Irrationality: A History of the Dark Side of Reason Audiobook (Free) | AudioBooksLoft

Irrationality: A History of the Dark Side of Reason Audiobook (Free)

Summary:

A fascinating background that reveals the ways in which the pursuit of rationality often leads to an explosion of irrationality

It’s a story we can’t stop telling ourselves. Once, humans had been benighted by superstition and irrationality, but the Greeks invented reason. Later, the Enlightenment enshrined rationality as the supreme worth. Discovering that reason may be the defining feature of our species, we named ourselves the “rational pet.” But is certainly this flattering story itself rational? In this about Irrationality: A BRIEF HISTORY of the Dark Aspect of Reason sweeping account of irrationality from antiquity to today-from the fifth-century BC murder of Hippasus for revealing the living of irrational quantities to the rise of Twitter mobs and the election of Donald Trump-Justin Smith says the data suggests the opposite. From sex and music to religious beliefs and war, irrationality accocunts for vast majority of human existence and history.

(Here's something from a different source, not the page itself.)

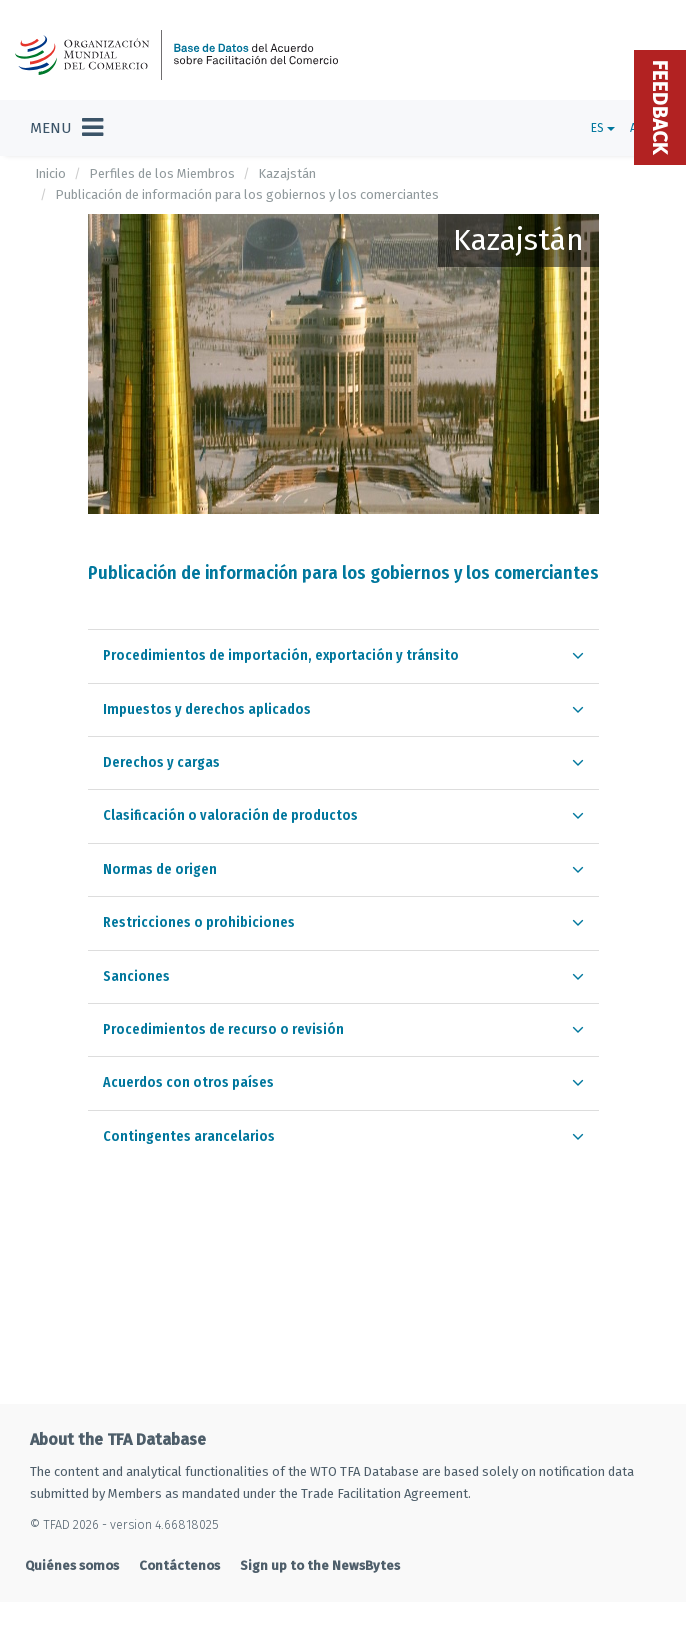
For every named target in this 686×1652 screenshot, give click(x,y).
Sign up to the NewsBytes (320, 1565)
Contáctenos (179, 1565)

Affluent and ambitious, Irrationality ranges across philosophy, politics, and current events. Complicated conventional thinking about logic, natural reason, dreams, art and science, pseudoscience, the Enlightenment, the web, jokes and lies, and death, the book shows how background reveals that any triumph of cause is short-term and reversible, which rational plans, notably including many from Silicon Valley, frequently result in their polar opposite. The problem can be that the logical gives birth towards the irrational and vice versa within an countless routine, and any work to permanently arranged things to be able eventually ends in an explosion of unreason. Because of this, it really is irrational to attempt to remove irrationality. For better or even worse, it is an ineradicable feature of existence.

Illuminating unreason at an instant when the world appears to have gone mad again, Irrationality is certainly exciting, provocative, and timely.